You rarely win, but sometimes you do.
-Harper Lee, To Kill a Mockingbird
Usually when I sit down to write a blog post I haz opinions. I have an end game in mind.
That is not the case with this one. I have no answers.
I just wanted to let all those moms who wonder if they are “mom enough” know that they are not alone.
I am proud of my kids. I am proud of the way I have parented them. I still stand behind living the non-toxic life, behind being both strict and free range, behind eating organic, behind not treating my kids like children, behind demanding they earn praise and rewards, behind giving them life skills as soon as they were physically capable of learning them and then expecting them to pull their own weight around the house.
But I have my own laundry list of regrets, perceived inadequacies, dashed hopes and certainties that I have screwed my children up beyond all possible repair.
As parents we all fight that terrible battle and yet we soldier on and do our best.
Being a parent is courageous.
No matter where you stand on a million little issues that the media and other parents would like to pit us against each other on: believing in your stance and parenting by it, is courageous.
Raising your child so that one day they will no longer need you is courageous.
Life… is all about struggling through fear. About being courageous in the face of situations where you’re licked before you begin.
How you approach those situations, I think, is where the true parenting lies.

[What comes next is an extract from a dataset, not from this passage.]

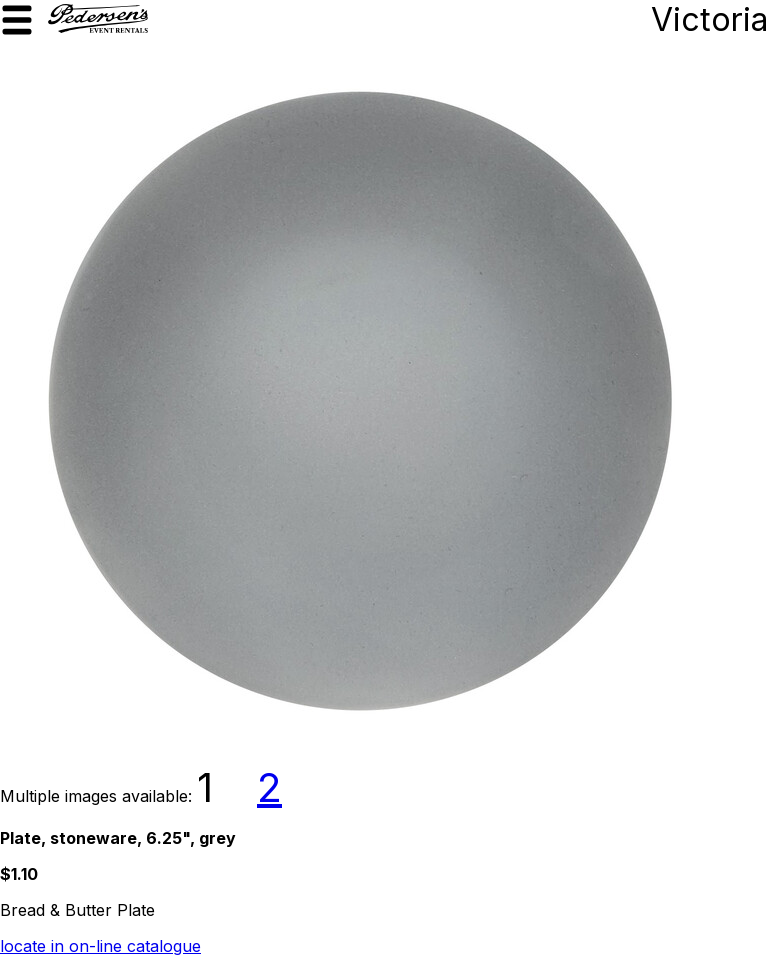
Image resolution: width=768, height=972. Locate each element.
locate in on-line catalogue (100, 946)
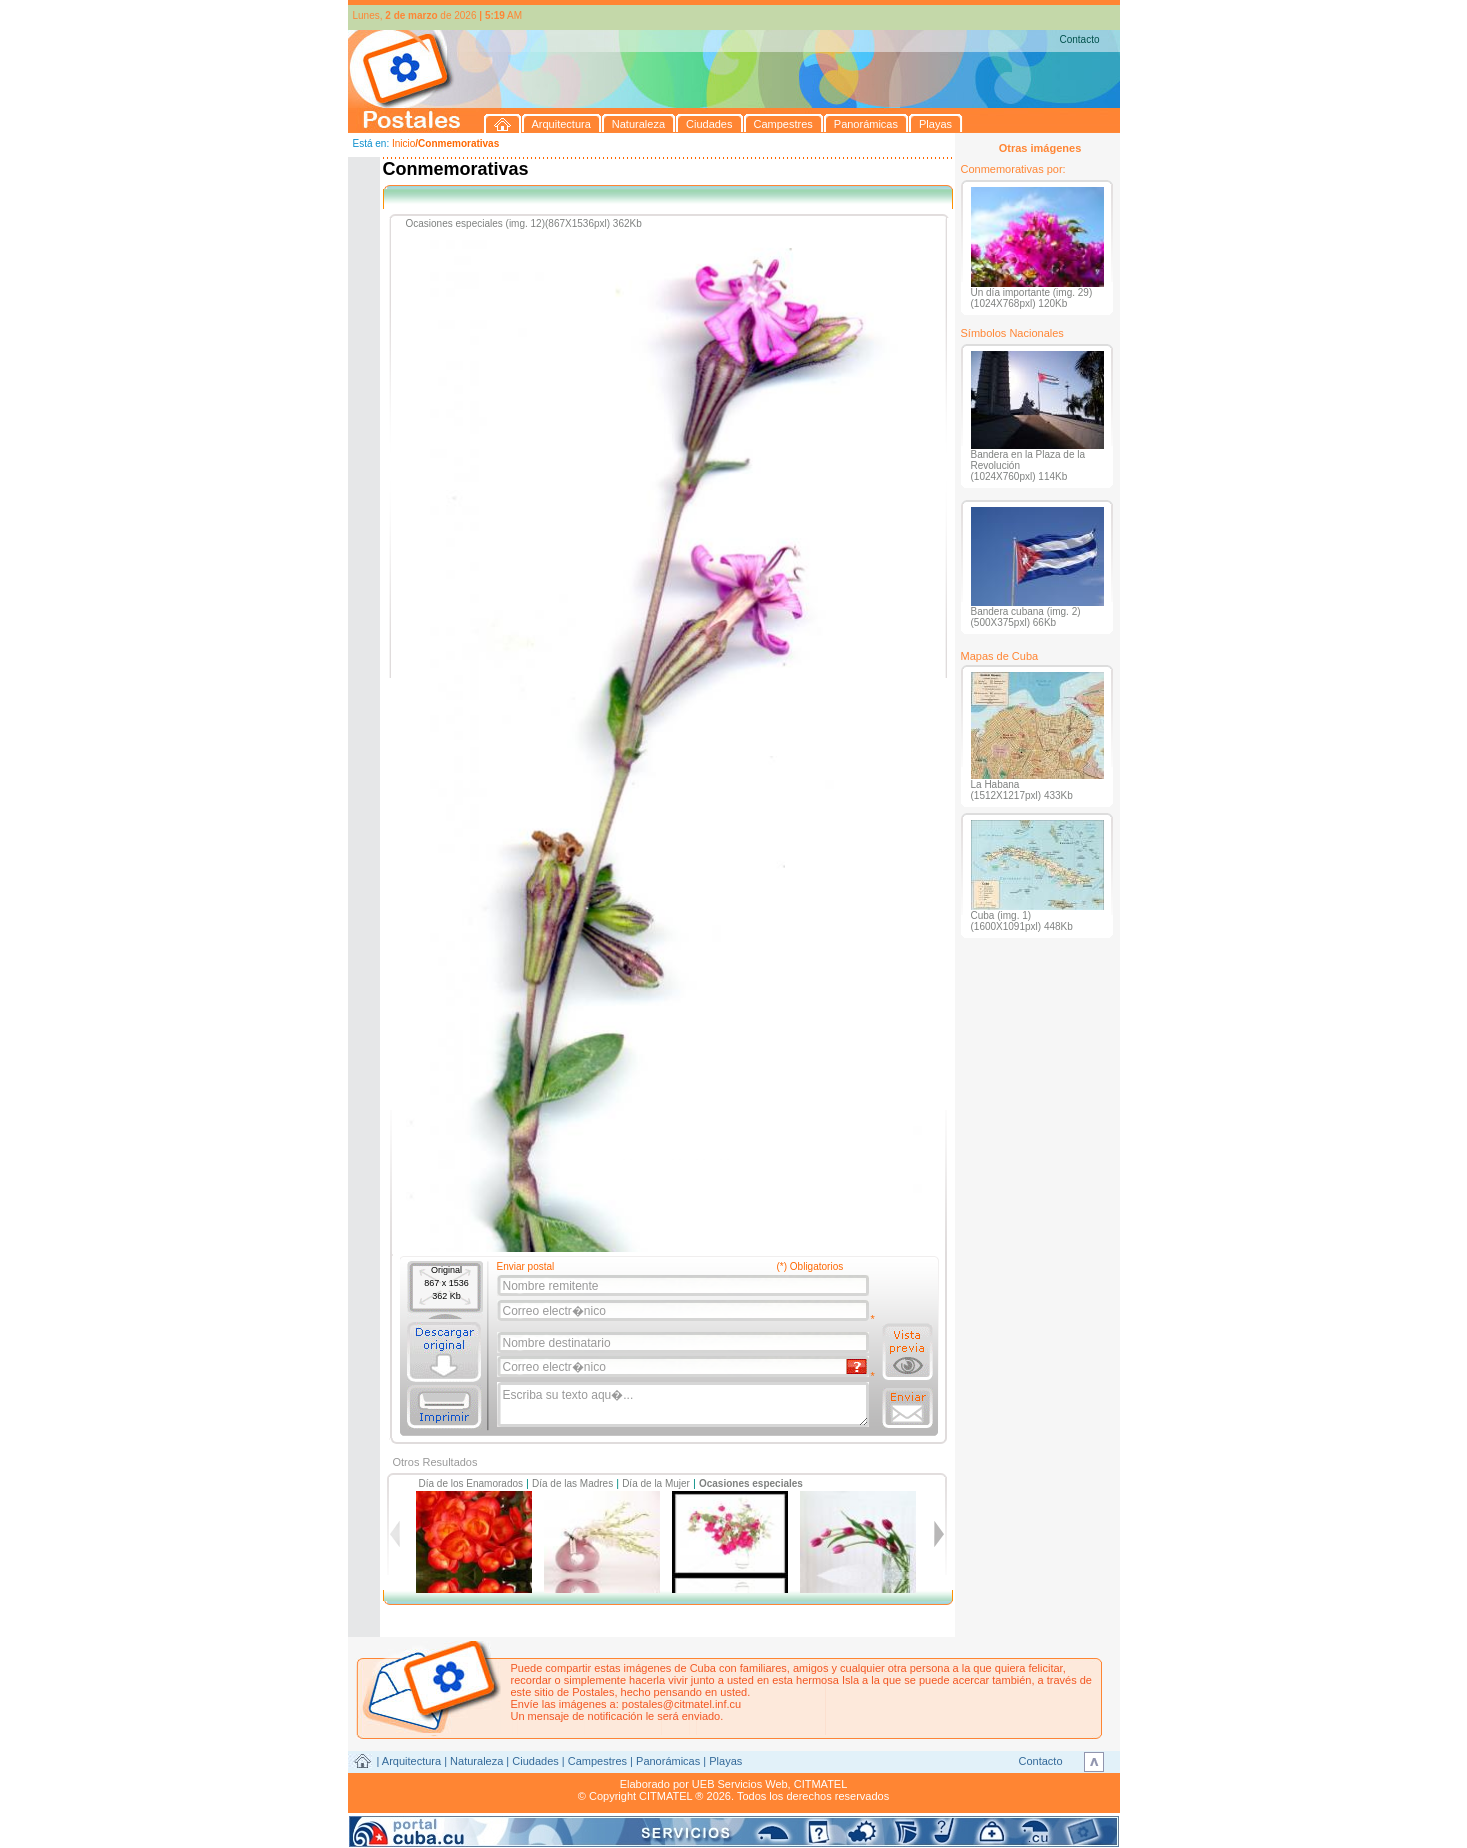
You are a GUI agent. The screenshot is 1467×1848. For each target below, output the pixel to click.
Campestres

That is what makes you “mom enough.”
This post is inspired by the novel Julia’s Child by Sarah Pinneo, a book I really enjoyed although I barely even touched on the plot here. Worried about what her kids eat, Julia Bailey starts a prepared organic toddler meals business. With names like Gentil Lentil, can Julia balance work and family and still save the world?
Join From Left to Write on May 24 as we discuss Julia’s Child. As a member, I received a copy of the book for review purposes.
Gracie says
Organic farming is the process of producing vegetables and fruits without the use of artificial fertilizers and chemical pesticides. It is believed that food grown organically are more healthy, tastes better and has higher nutritional values as opposed to the traditional method of farming. This is a return to the methods used in the past by our ancestors before the discovery of chemicals in crop propagation.
Sarah P. / Julia's Child says
Thank you for reading! Yes–Julia worries constantly about being “mom enough.” And I think… so do I.
S.P.
Jessie Siega says
I think I am mom enough since I give everything for the good of my kids. I believe also that breastfeeding is important for babies to develop well their body and the brain. I want to give best for my kids.